Gay Film Festival Opens in Muslim-Majority Indonesia



A gay film festival hailed as the biggest in Asia and the only one in the Muslim world kicks off in Indonesia on Friday, hoping to draw 15,000 viewers to screenings and fringe events.

In its ninth annual edition, the Q! Film Festival (www.q-munity.org/) will showcase 150 films from more than 20 countries including France, Japan and the Philippines, highlighting such issues as gay rights and HIV/AIDS.

Festival director John Badalu said organisers do not expect public opposition but prefer to keep the event low-key due to the “stigma against gays” among conservative sections of the mainly Muslim population.

“We don’t want to publicise the event in the mainstream local media as they’re still very conservative,” Badalu said.

Social networking sites such as Twitter (twitter.com/Qfilmfestival) are abuzz with chat about the event, however, signalling it has already achieved one of its chief aims — to “let people know that the queer community exists in Indonesia”, he added. Indonesian Muslims are often categorised as “moderate” but such generalisations, favoured by Western diplomats, upset religious and other minorities who have to endure the daily opprobrium of Islamic conservatives.

In March, a regional gay and lesbian conference was forced to cancel when scores of Islamic radicals stormed the venue and reportedly went from room to room hunting participants. A month later, Islamic vigilantes burst into a civil rights awareness session for transsexuals held by the National Commission for Human Rights and sent the participants fleeing in panic.

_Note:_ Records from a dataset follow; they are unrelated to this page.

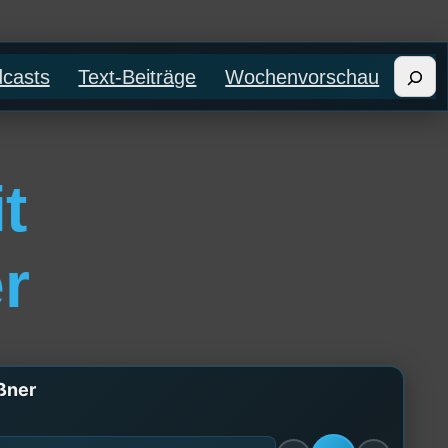
Such
casts
Text-Beiträge
Wochenvorschau
t
r
ößner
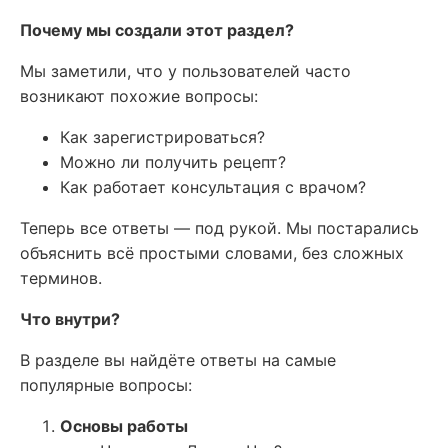
Почему мы создали этот раздел?
Мы заметили, что у пользователей часто
возникают похожие вопросы:
Как зарегистрироваться?
Можно ли получить рецепт?
Как работает консультация с врачом?
Теперь все ответы — под рукой. Мы постарались
объяснить всё простыми словами, без сложных
терминов.
Что внутри?
В разделе вы найдёте ответы на самые
популярные вопросы:
Основы работы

Homosexuality is technically legal in the country of 240 million people but it remains a taboo, especially among the 80 percent of the population who are Muslims. Lawmakers in deeply Islamic Aceh province last year voted to make homosexuality punishable by up to 100 lashes under local religious by-laws which the provincial government has refused to approve.

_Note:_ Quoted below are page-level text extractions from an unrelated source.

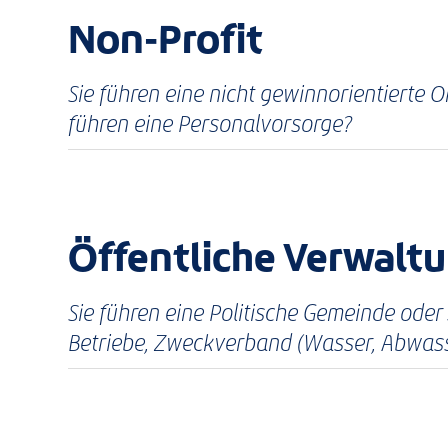
Non-Profit
Sie führen eine nicht gewinnorientierte O
führen eine Personalvorsorge?
Öffentliche Verwalt
Sie führen eine Politische Gemeinde oder
Betriebe, Zweckverband (Wasser, Abwasser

Communications Minister Tifatul Sembiring, chief of an Islamic party, in June implied a link between pornography and HIV-AIDS, and questioned whether state funds used to fight the disease could not be better spent.

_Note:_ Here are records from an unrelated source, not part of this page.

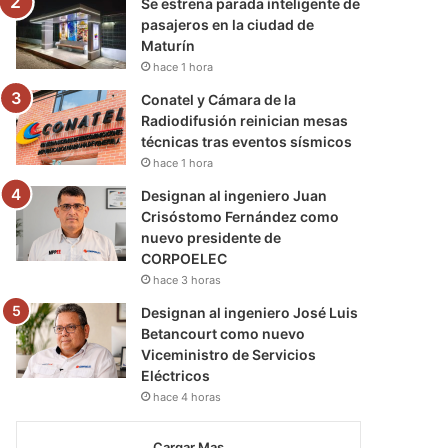
Se estrena parada inteligente de
pasajeros en la ciudad de
Maturín
hace 1 hora
Conatel y Cámara de la
Radiodifusión reinician mesas
técnicas tras eventos sísmicos
hace 1 hora
Designan al ingeniero Juan
Crisóstomo Fernández como
nuevo presidente de
CORPOELEC
hace 3 horas
Designan al ingeniero José Luis
Betancourt como nuevo
Viceministro de Servicios
Eléctricos
hace 4 horas
Cargar Mas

“The country has dispersed 180 billion rupiah (20 million dollars) to curb HIV-AIDS. The budget should actually be reduced so the money can be allocated for other things that are beneficial for the country,” he told reporters.

Despite these attitudes, communications ministry spokesman Gatot Dewa Broto said the central government had given its assurances that the Q! festival could go ahead.

“We have no objections. As long as the content is not too sexually explicit, not too vulgar, we’re OK, we can tolerate it,” he said.

“This festival has been taking place for many years already. I’m sure the organisers know the do’s and the don’ts and consider the ethical and normative nuances in Indonesia,” he added.

Organisers are not taking any chances and have taken steps to ensure the festival takes place without incident. Screenings, which are free, will be held in private clubs and foreign cultural centres in six cities including Jakarta and Yogyakarta.

International backing also provides a protective umbrella and cosmopolitan legitimacy that radical fringe elements would be reluctant to challenge, Badalu said.

“Funding for the festival comes from foreign groups. We hold screenings at foreign centres. The radicals won’t dare to attack us. If they do, it’s like attacking several countries at one go,” he said.

He said Indonesia’s “double standards” on issues of sexuality, morality and privacy left space for events like Q! and what organisers jokingly refer to as the “Q-munity”. “Indonesians are generally tolerant towards gays because you see, people have double standards. Some claim to be religious but surf porn websites at home, some say no to piracy but still use pirated goods,” Badalu said.

“Anyway, whatever happens, we’ll still be around. We can’t disappear just like that.